◆ **DESCRIPTION OF THE TASK**
Without the images, repeat every line of the listing exactly.
'''
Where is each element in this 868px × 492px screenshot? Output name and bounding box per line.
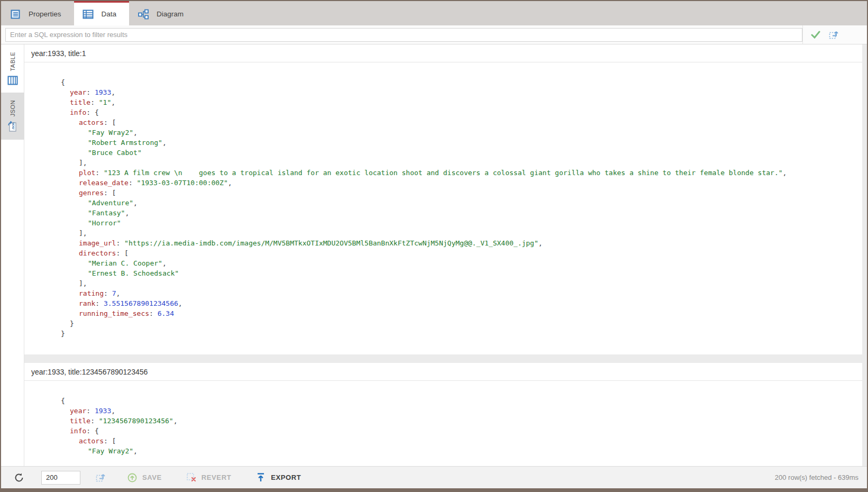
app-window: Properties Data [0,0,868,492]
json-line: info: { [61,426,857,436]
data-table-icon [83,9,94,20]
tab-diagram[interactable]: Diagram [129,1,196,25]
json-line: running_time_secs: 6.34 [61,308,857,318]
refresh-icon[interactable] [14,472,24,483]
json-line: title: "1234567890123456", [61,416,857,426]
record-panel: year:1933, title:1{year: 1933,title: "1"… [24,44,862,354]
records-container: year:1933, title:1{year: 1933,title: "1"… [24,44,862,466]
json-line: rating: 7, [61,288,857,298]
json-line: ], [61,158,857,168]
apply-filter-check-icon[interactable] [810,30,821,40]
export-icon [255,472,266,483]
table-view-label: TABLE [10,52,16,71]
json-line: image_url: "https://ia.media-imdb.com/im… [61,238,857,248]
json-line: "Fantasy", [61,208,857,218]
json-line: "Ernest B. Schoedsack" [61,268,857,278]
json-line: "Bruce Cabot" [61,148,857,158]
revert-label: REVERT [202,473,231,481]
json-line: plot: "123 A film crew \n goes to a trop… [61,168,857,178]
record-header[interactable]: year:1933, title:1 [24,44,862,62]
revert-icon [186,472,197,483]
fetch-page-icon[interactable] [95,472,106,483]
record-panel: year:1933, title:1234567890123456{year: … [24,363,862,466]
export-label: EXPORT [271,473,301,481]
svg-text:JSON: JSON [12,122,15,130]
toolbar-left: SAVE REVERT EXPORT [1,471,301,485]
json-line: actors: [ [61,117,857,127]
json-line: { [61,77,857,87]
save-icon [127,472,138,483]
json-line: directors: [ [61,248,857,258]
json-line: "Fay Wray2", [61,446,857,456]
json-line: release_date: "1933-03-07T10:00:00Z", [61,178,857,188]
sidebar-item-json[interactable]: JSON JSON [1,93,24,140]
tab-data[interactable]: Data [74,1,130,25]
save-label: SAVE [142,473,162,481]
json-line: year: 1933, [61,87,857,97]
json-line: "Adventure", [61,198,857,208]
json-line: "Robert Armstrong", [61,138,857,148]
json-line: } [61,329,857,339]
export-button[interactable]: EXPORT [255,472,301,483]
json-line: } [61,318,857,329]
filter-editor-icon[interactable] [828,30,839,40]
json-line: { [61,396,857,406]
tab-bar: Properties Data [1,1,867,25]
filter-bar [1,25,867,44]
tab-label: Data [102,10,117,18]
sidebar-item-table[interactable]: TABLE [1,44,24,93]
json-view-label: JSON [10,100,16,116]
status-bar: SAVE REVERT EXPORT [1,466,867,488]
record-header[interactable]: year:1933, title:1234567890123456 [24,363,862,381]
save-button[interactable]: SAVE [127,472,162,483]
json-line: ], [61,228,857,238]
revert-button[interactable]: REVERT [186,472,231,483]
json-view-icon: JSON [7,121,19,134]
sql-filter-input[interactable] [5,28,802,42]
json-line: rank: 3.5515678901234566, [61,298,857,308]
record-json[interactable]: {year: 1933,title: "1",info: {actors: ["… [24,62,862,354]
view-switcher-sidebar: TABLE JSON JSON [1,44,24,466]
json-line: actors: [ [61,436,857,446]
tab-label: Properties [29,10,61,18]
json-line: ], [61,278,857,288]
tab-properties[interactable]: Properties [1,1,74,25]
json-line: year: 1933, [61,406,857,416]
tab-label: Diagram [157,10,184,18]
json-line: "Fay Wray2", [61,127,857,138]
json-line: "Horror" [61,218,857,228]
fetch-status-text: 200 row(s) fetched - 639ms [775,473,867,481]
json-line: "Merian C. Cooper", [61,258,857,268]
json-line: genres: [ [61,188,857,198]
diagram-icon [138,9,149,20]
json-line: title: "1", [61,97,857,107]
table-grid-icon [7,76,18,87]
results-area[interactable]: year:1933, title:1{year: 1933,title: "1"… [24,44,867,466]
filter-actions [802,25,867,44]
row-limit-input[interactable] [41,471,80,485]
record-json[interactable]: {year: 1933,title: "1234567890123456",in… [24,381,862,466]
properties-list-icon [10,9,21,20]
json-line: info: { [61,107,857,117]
'''
◆ **RESULT OF THIS TASK**
Where is each element in this 868px × 492px screenshot? Output name and bounding box per line.
app-window: Properties Data [0,0,868,492]
json-line: info: { [61,426,857,436]
data-table-icon [83,9,94,20]
tab-diagram[interactable]: Diagram [129,1,196,25]
json-line: running_time_secs: 6.34 [61,308,857,318]
refresh-icon[interactable] [14,472,24,483]
json-line: title: "1234567890123456", [61,416,857,426]
record-panel: year:1933, title:1{year: 1933,title: "1"… [24,44,862,354]
records-container: year:1933, title:1{year: 1933,title: "1"… [24,44,862,466]
json-line: rating: 7, [61,288,857,298]
json-line: ], [61,158,857,168]
apply-filter-check-icon[interactable] [810,30,821,40]
export-icon [255,472,266,483]
table-view-label: TABLE [10,52,16,71]
json-line: image_url: "https://ia.media-imdb.com/im… [61,238,857,248]
json-line: "Fantasy", [61,208,857,218]
json-line: "Ernest B. Schoedsack" [61,268,857,278]
json-line: "Bruce Cabot" [61,148,857,158]
revert-label: REVERT [202,473,231,481]
json-line: plot: "123 A film crew \n goes to a trop… [61,168,857,178]
record-header[interactable]: year:1933, title:1 [24,44,862,62]
revert-icon [186,472,197,483]
fetch-page-icon[interactable] [95,472,106,483]
record-panel: year:1933, title:1234567890123456{year: … [24,363,862,466]
export-label: EXPORT [271,473,301,481]
svg-text:JSON: JSON [12,122,15,130]
toolbar-left: SAVE REVERT EXPORT [1,471,301,485]
json-line: actors: [ [61,117,857,127]
json-line: { [61,77,857,87]
save-icon [127,472,138,483]
json-line: directors: [ [61,248,857,258]
json-line: "Fay Wray2", [61,446,857,456]
json-line: release_date: "1933-03-07T10:00:00Z", [61,178,857,188]
sidebar-item-json[interactable]: JSON JSON [1,93,24,140]
tab-data[interactable]: Data [74,1,130,25]
save-label: SAVE [142,473,162,481]
json-line: year: 1933, [61,87,857,97]
json-line: "Adventure", [61,198,857,208]
json-line: "Robert Armstrong", [61,138,857,148]
json-line: } [61,329,857,339]
export-button[interactable]: EXPORT [255,472,301,483]
json-line: } [61,318,857,329]
filter-editor-icon[interactable] [828,30,839,40]
json-line: { [61,396,857,406]
tab-bar: Properties Data [1,1,867,25]
filter-bar [1,25,867,44]
tab-label: Data [102,10,117,18]
sidebar-item-table[interactable]: TABLE [1,44,24,93]
json-view-label: JSON [10,100,16,116]
status-bar: SAVE REVERT EXPORT [1,466,867,488]
record-header[interactable]: year:1933, title:1234567890123456 [24,363,862,381]
save-button[interactable]: SAVE [127,472,162,483]
json-line: ], [61,228,857,238]
revert-button[interactable]: REVERT [186,472,231,483]
json-view-icon: JSON [7,121,19,134]
sql-filter-input[interactable] [5,28,802,42]
json-line: rank: 3.5515678901234566, [61,298,857,308]
record-json[interactable]: {year: 1933,title: "1",info: {actors: ["… [24,62,862,354]
view-switcher-sidebar: TABLE JSON JSON [1,44,24,466]
json-line: actors: [ [61,436,857,446]
tab-label: Properties [29,10,61,18]
json-line: ], [61,278,857,288]
tab-properties[interactable]: Properties [1,1,74,25]
json-line: year: 1933, [61,406,857,416]
tab-label: Diagram [157,10,184,18]
json-line: "Fay Wray2", [61,127,857,138]
json-line: "Horror" [61,218,857,228]
fetch-status-text: 200 row(s) fetched - 639ms [775,473,867,481]
json-line: "Merian C. Cooper", [61,258,857,268]
json-line: genres: [ [61,188,857,198]
diagram-icon [138,9,149,20]
json-line: title: "1", [61,97,857,107]
table-grid-icon [7,76,18,87]
results-area[interactable]: year:1933, title:1{year: 1933,title: "1"… [24,44,867,466]
filter-actions [802,25,867,44]
row-limit-input[interactable] [41,471,80,485]
record-json[interactable]: {year: 1933,title: "1234567890123456",in… [24,381,862,466]
properties-list-icon [10,9,21,20]
json-line: info: { [61,107,857,117]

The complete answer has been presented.